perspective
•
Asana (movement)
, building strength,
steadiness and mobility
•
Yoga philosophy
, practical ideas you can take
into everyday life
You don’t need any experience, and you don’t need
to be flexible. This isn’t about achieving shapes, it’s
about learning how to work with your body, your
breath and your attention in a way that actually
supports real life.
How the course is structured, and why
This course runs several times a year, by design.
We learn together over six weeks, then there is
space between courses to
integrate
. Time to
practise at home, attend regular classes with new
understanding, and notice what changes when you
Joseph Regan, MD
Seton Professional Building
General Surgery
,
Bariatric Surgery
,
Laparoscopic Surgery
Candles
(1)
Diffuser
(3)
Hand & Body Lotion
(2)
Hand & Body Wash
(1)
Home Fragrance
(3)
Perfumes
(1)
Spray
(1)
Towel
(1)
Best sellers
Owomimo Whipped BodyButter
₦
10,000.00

□ □ □

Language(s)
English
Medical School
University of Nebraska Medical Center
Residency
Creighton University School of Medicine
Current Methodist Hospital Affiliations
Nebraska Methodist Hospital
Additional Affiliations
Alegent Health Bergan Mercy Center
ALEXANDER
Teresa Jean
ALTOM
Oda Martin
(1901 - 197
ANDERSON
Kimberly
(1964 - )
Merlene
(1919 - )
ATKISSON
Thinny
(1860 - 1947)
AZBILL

□ □ □

Find the string "Methodist" in the listing and copy every line in which it occurs.

Current Methodist Hospital Affiliations
Nebraska Methodist Hospital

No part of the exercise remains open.